Lessons on how to become innovative

Mark Briggs
By Deb Shaw
Editor, Suburban Publisher
If there was an overriding theme in the lessons taught by Mark Briggs at the SNA
Foundation’s first webinar of the New Year it was that, in order for innovation
to be practiced at any company, people need to stop planning and start doing.
To illustrate his point, Briggs described a friend who now works as Chief Tech Officer
at a local startup in the Seattle area but who had previously worked in a corporate
environment in which he managed hundreds. In his former corporate life, the friend
tells Briggs that he spent about 80% of his time planning and about 20% doing; in
sharp contrast, at the startup company where he now works, he spends only about
5% of his time planning and 95% doing. Marked difference. Old thinking/new thinking;
old normal/new normal; legacy company/startup company. There are lessons here folks.

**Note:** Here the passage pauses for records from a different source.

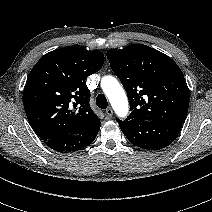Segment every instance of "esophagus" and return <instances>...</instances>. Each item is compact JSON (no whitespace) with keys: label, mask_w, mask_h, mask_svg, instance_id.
<instances>
[{"label":"esophagus","mask_w":212,"mask_h":212,"mask_svg":"<svg viewBox=\"0 0 212 212\" xmlns=\"http://www.w3.org/2000/svg\"><path fill=\"white\" fill-rule=\"evenodd\" d=\"M106 114H107L108 117H112V115H113V110H112L111 107H108V108L106 109Z\"/></svg>","instance_id":"esophagus-1"}]
</instances>
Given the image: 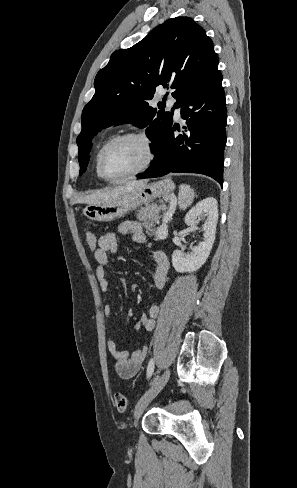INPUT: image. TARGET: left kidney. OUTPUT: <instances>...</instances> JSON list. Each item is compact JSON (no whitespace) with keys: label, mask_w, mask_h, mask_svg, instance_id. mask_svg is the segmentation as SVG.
Returning <instances> with one entry per match:
<instances>
[{"label":"left kidney","mask_w":297,"mask_h":488,"mask_svg":"<svg viewBox=\"0 0 297 488\" xmlns=\"http://www.w3.org/2000/svg\"><path fill=\"white\" fill-rule=\"evenodd\" d=\"M207 215L208 220L203 225V240L194 246L191 253L175 250L172 254V265L179 273L194 272L207 260L215 241L216 226L218 221V205L213 197L205 198L198 202L185 216V224L195 226L197 218Z\"/></svg>","instance_id":"obj_1"}]
</instances>
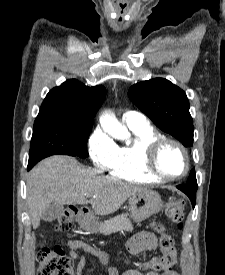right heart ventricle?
<instances>
[{
  "label": "right heart ventricle",
  "mask_w": 225,
  "mask_h": 275,
  "mask_svg": "<svg viewBox=\"0 0 225 275\" xmlns=\"http://www.w3.org/2000/svg\"><path fill=\"white\" fill-rule=\"evenodd\" d=\"M134 135L131 143L117 147L116 155L108 170L111 176L139 184L160 182L144 166V148L162 135L149 124L129 126Z\"/></svg>",
  "instance_id": "right-heart-ventricle-1"
}]
</instances>
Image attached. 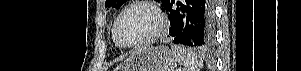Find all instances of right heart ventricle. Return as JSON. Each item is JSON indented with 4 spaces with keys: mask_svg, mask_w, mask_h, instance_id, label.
<instances>
[{
    "mask_svg": "<svg viewBox=\"0 0 301 71\" xmlns=\"http://www.w3.org/2000/svg\"><path fill=\"white\" fill-rule=\"evenodd\" d=\"M112 36H113V33H112ZM113 39H114V37H113ZM115 41V40H114ZM116 43V42H115ZM116 45H117V43H116ZM118 46V45H117Z\"/></svg>",
    "mask_w": 301,
    "mask_h": 71,
    "instance_id": "e07e8e85",
    "label": "right heart ventricle"
}]
</instances>
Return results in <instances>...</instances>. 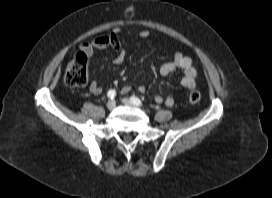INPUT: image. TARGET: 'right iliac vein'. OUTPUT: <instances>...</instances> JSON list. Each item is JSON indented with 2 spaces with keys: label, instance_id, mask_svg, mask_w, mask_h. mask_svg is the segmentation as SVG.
I'll list each match as a JSON object with an SVG mask.
<instances>
[{
  "label": "right iliac vein",
  "instance_id": "63e3f726",
  "mask_svg": "<svg viewBox=\"0 0 272 198\" xmlns=\"http://www.w3.org/2000/svg\"><path fill=\"white\" fill-rule=\"evenodd\" d=\"M115 107H116V102H115L114 100H109V101L107 102V108H108L109 110H113Z\"/></svg>",
  "mask_w": 272,
  "mask_h": 198
}]
</instances>
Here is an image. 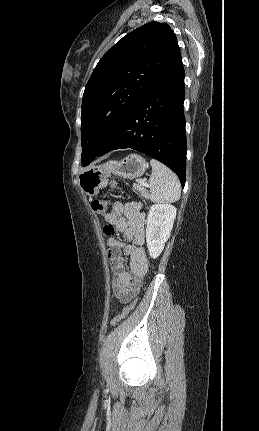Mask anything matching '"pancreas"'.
I'll return each instance as SVG.
<instances>
[{
  "label": "pancreas",
  "instance_id": "cf45deb5",
  "mask_svg": "<svg viewBox=\"0 0 259 431\" xmlns=\"http://www.w3.org/2000/svg\"><path fill=\"white\" fill-rule=\"evenodd\" d=\"M145 186L146 185H142L139 182L133 184V188L140 193L141 197L149 199L150 194L148 193V190L145 188Z\"/></svg>",
  "mask_w": 259,
  "mask_h": 431
}]
</instances>
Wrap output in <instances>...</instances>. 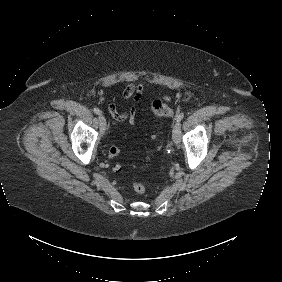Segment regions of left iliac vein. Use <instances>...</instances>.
Here are the masks:
<instances>
[{"label": "left iliac vein", "mask_w": 282, "mask_h": 282, "mask_svg": "<svg viewBox=\"0 0 282 282\" xmlns=\"http://www.w3.org/2000/svg\"><path fill=\"white\" fill-rule=\"evenodd\" d=\"M172 139L176 145L180 143L181 140V123L176 122L172 130Z\"/></svg>", "instance_id": "4c4485c4"}]
</instances>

When Briggs took center stage in mid-January to lead the Innovation At Work: An
Introduction webinar, he attracted quite an audience — both in quantity and
diversity — which speaks volumes about the desire among suburban and community
media company staffers to further their practices and thinking when it comes to
breaking new ground at their legacy newspaper companies. Briggs’ webinar attracted
almost 140 registrants and virtually every job title was represented. Publishers,
editors, web managers, ad sales account execs and managers, audience development
supervisors, market research folks and more — you name it and that registration
list had it. Another testament to the appeal of this topic among local media types.